Bruno Tarquini, fascinated by the prospect that human beings are connected to Earth’s and other planetary rhythms, suspected that the pineal is not simply following circadian rhythms, but other rhythms as well.
On comparing healthy women with those with breast disease, he discovered that healthy women had a similar annual rhythm in circulating prolactin. The same signature annual rhythm was not found in the women with breast disease.
In other studies, blood samples taken from women in the Channel Islands who did and did not develop cancer were examined for prolactin and thyroid-stimulating hormone. Again, the healthy women showed an annual cycle – a rhythm absent in the women who had gone on to develop cancer.
Tarquini also discovered pronounced weekly rhythms in blood pressure and heart rate in newborn babies. Indeed, he found that these rhythms were predominant during the first month of an infant’s life, suggesting that, as humans arrive on the earth, they “lock into the . . . seven-day harmonic of the planetary geomagnetic disturbance.”

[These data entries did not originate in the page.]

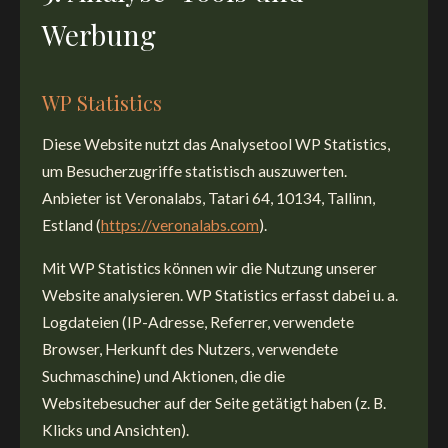
Werbung
WP Statistics
Diese Website nutzt das Analysetool WP Statistics,
um Besucherzugriffe statistisch auszuwerten.
Anbieter ist Veronalabs, Tatari 64, 10134, Tallinn,
Estland (
https://veronalabs.com
).
Mit WP Statistics können wir die Nutzung unserer
Website analysieren. WP Statistics erfasst dabei u. a.
Logdateien (IP-Adresse, Referrer, verwendete
Browser, Herkunft des Nutzers, verwendete
Suchmaschine) und Aktionen, die die
Websitebesucher auf der Seite getätigt haben (z. B.
Klicks und Ansichten).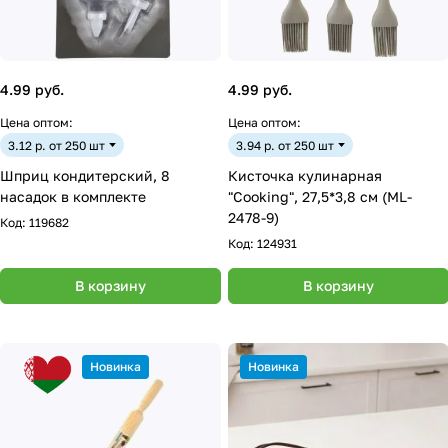
4.99 руб.
4.99 руб.
Цена оптом:
Цена оптом:
3.12 р. от 250 шт
3.94 р. от 250 шт
Шприц кондитерский, 8
Кисточка кулинарная
насадок в комплекте
"Cooking", 27,5*3,8 см (ML-
2478-9)
Код:
119682
Код:
124931
В корзину
В корзину
Новинка
Новинка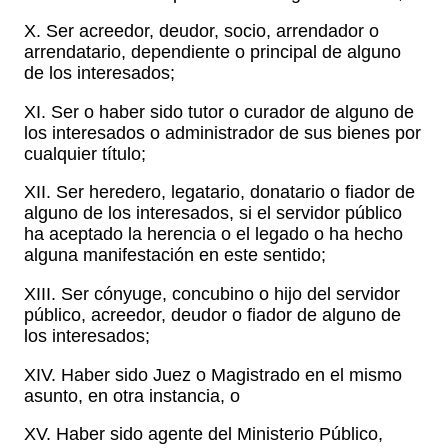
X. Ser acreedor, deudor, socio, arrendador o
arrendatario, dependiente o principal de alguno
de los interesados;
XI. Ser o haber sido tutor o curador de alguno de
los interesados o administrador de sus bienes por
cualquier título;
XII. Ser heredero, legatario, donatario o fiador de
alguno de los interesados, si el servidor público
ha aceptado la herencia o el legado o ha hecho
alguna manifestación en este sentido;
XIII. Ser cónyuge, concubino o hijo del servidor
público, acreedor, deudor o fiador de alguno de
los interesados;
XIV. Haber sido Juez o Magistrado en el mismo
asunto, en otra instancia, o
XV. Haber sido agente del Ministerio Público,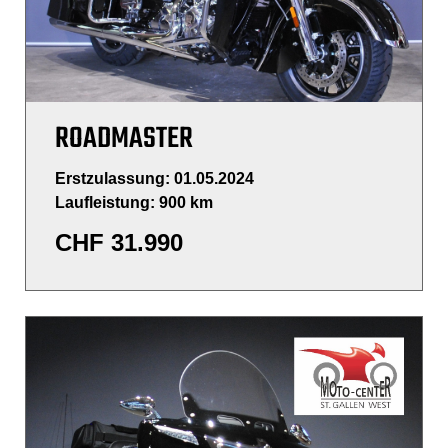
ROADMASTER
Erstzulassung: 01.05.2024
Laufleistung: 900 km
CHF
31.990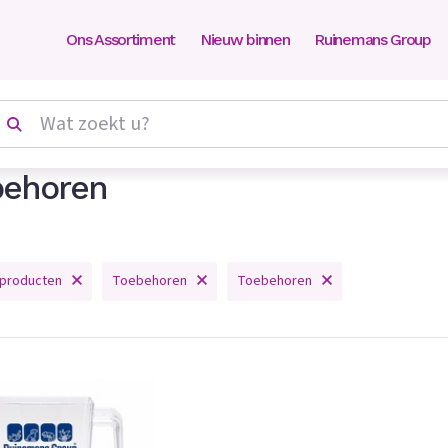
Ons Assortiment
Nieuw binnen
Ruinemans Group
behoren
 producten
Toebehoren
Toebehoren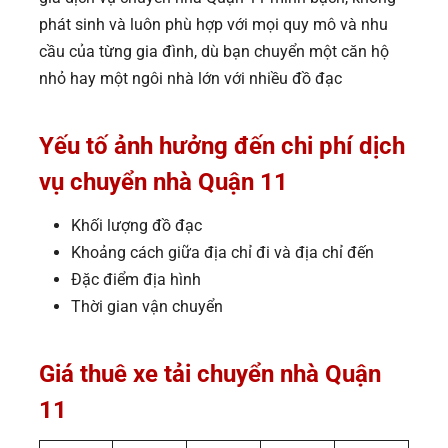
phát sinh và luôn phù hợp với mọi quy mô và nhu
cầu của từng gia đình, dù bạn chuyển một căn hộ
nhỏ hay một ngôi nhà lớn với nhiều đồ đạc
Yếu tố ảnh hưởng đến chi phí dịch
vụ chuyển nhà Quận 11
Khối lượng đồ đạc
Khoảng cách giữa địa chỉ đi và địa chỉ đến
Đặc điểm địa hình
Thời gian vận chuyển
Giá thuê xe tải chuyển nhà Quận
11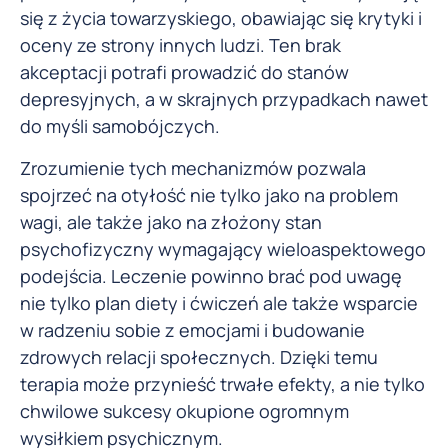
się z życia towarzyskiego, obawiając się krytyki i
oceny ze strony innych ludzi. Ten brak
akceptacji potrafi prowadzić do stanów
depresyjnych, a w skrajnych przypadkach nawet
do myśli samobójczych.
Zrozumienie tych mechanizmów pozwala
spojrzeć na otyłość nie tylko jako na problem
wagi, ale także jako na złożony stan
psychofizyczny wymagający wieloaspektowego
podejścia. Leczenie powinno brać pod uwagę
nie tylko plan diety i ćwiczeń ale także wsparcie
w radzeniu sobie z emocjami i budowanie
zdrowych relacji społecznych. Dzięki temu
terapia może przynieść trwałe efekty, a nie tylko
chwilowe sukcesy okupione ogromnym
wysiłkiem psychicznym.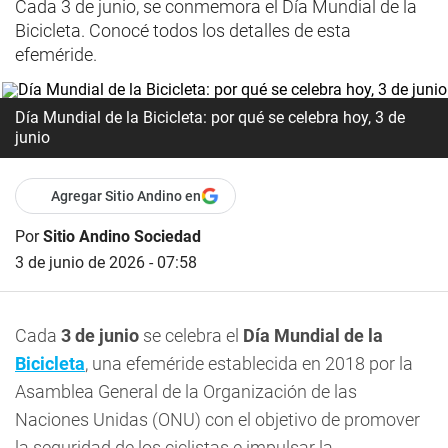
Cada 3 de junio, se conmemora el Día Mundial de la
Bicicleta. Conocé todos los detalles de esta
efeméride.
Día Mundial de la Bicicleta: por qué se celebra hoy, 3 de
junio
Agregar Sitio Andino en
Por
Sitio Andino Sociedad
3 de junio de 2026 - 07:58
Cada
3 de junio
se celebra el
Día Mundial de la
Bicicleta
, una efeméride establecida en 2018 por la
Asamblea General de la Organización de las
Naciones Unidas (ONU) con el objetivo de promover
la seguridad de los ciclistas e impulsar la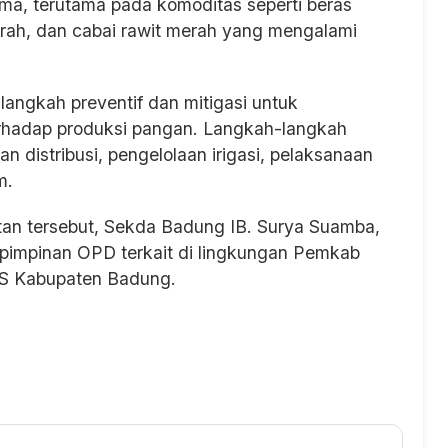
ma, terutama pada komoditas seperti beras
ah, dan cabai rawit merah yang mengalami
angkah preventif dan mitigasi untuk
rhadap produksi pangan. Langkah-langkah
n distribusi, pengelolaan irigasi, pelaksanaan
m.
an tersebut, Sekda Badung IB. Surya Suamba,
impinan OPD terkait di lingkungan Pemkab
PS Kabupaten Badung.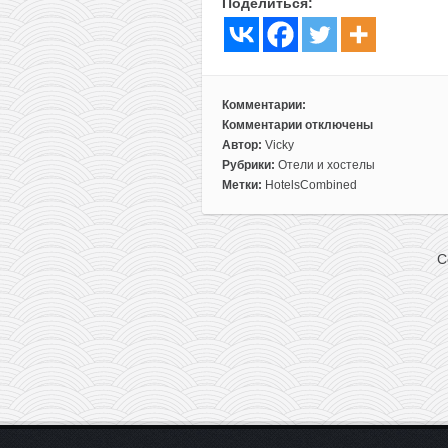
Поделиться:
Комментарии:
Комментарии
отключены
к
Автор:
Vicky
записи
Рубрики:
Отели и хостелы
4*
Метки:
HotelsCombined
отель
на
берегу
C
моря
в
Калабрии
всего
от
13,5€
с
человека
за
ночь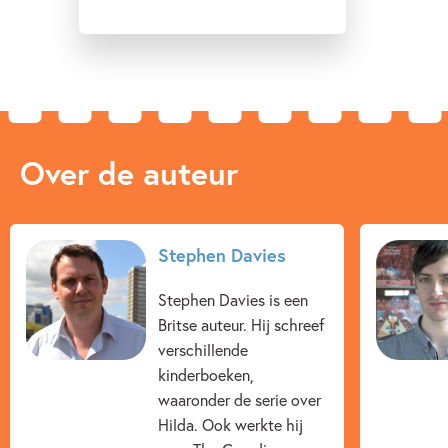
Over de auteur
Stephen Davies
Stephen Davies is een
Britse auteur. Hij schreef
verschillende
kinderboeken,
waaronder de serie over
Hilda. Ook werkte hij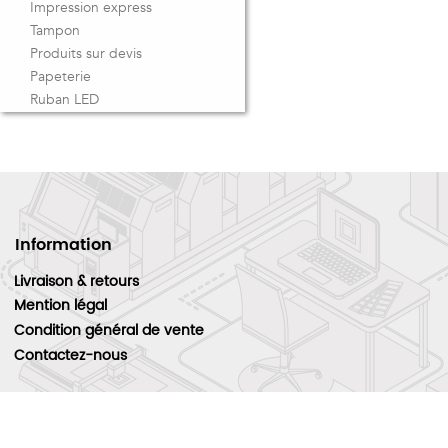
Impression express
Tampon
Produits sur devis
Papeterie
Ruban LED
Information
Livraison & retours
Mention légal
Condition général de vente
Contactez-nous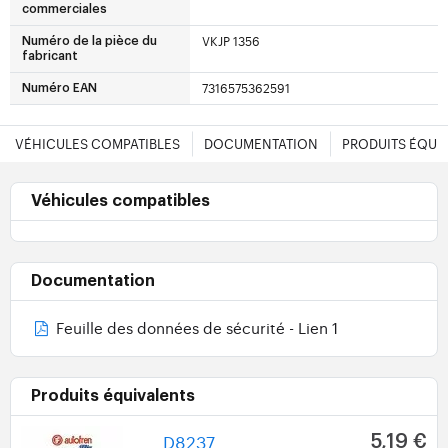
commerciales
VKJP 1356
Numéro de la pièce du
fabricant
7316575362591
Numéro EAN
VÉHICULES COMPATIBLES
DOCUMENTATION
PRODUITS ÉQUI
Véhicules compatibles
Documentation
Feuille des données de sécurité - Lien 1
Produits équivalents
D8237
5,19 €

Tarquini also revealed an association between heart-rate variability (sign of a healthy heart) and particular stages of the solar cycle.
His studies finally answered the riddle of the pineal gland with something extraordinary: melatonin is being produced via two impetuses, rather than just one: light by day, but also the Earth’s geomagnetic rhythms at night.
Something out there in the cosmos – in this case, the sun’s effect on the Earth’s geomagnetic field – is controlling life.
More evidence that we are born to be part of an intergalactic superorganism.